### [Task directions]
In the data below, the answer is the run of lines from the line containing "Baldwin Park" through the line containing "Qatar Advances Mediation Efforts to", both included; print it exactly and nothing else.
--- Entries provided Enclosed Below ---
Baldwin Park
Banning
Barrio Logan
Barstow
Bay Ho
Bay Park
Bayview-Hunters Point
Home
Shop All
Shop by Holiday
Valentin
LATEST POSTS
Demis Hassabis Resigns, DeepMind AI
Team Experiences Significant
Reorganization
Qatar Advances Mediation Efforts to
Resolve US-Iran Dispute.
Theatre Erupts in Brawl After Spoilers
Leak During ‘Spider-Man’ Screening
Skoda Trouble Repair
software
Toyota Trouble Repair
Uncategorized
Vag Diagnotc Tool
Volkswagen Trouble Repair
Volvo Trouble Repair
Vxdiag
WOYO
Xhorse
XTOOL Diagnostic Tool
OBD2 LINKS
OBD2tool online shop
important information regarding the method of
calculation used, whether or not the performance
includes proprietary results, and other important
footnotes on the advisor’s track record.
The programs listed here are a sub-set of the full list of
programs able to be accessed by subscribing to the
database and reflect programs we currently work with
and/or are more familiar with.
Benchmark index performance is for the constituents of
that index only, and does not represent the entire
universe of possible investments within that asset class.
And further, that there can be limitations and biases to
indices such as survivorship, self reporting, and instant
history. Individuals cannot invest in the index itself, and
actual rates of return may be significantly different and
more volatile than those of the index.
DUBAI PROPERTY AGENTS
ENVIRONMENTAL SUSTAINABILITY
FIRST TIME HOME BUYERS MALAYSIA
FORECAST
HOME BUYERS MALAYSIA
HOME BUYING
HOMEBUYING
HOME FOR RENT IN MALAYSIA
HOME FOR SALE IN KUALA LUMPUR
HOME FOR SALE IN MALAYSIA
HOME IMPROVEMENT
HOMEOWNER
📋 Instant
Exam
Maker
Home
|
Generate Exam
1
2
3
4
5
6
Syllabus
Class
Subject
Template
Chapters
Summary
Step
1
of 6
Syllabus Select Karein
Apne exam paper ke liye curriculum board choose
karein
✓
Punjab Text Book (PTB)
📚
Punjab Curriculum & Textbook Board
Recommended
--- End of Enclosed Entries provided ---
--- Entries provided Enclosed Below ---
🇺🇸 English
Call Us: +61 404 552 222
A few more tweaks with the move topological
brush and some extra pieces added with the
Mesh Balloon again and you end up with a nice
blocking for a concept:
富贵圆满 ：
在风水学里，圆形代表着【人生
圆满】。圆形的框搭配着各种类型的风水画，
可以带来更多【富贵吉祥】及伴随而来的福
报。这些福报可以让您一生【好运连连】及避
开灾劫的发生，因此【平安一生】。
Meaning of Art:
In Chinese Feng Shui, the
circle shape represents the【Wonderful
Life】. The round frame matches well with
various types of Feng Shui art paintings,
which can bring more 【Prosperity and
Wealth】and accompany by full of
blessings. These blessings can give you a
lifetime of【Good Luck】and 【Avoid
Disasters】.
--- End of Enclosed Entries provided ---
### [Solution to the problem]
Baldwin Park
Banning
Barrio Logan
Barstow
Bay Ho
Bay Park
Bayview-Hunters Point
Home
Shop All
Shop by Holiday
Valentin
LATEST POSTS
Demis Hassabis Resigns, DeepMind AI
Team Experiences Significant
Reorganization
Qatar Advances Mediation Efforts to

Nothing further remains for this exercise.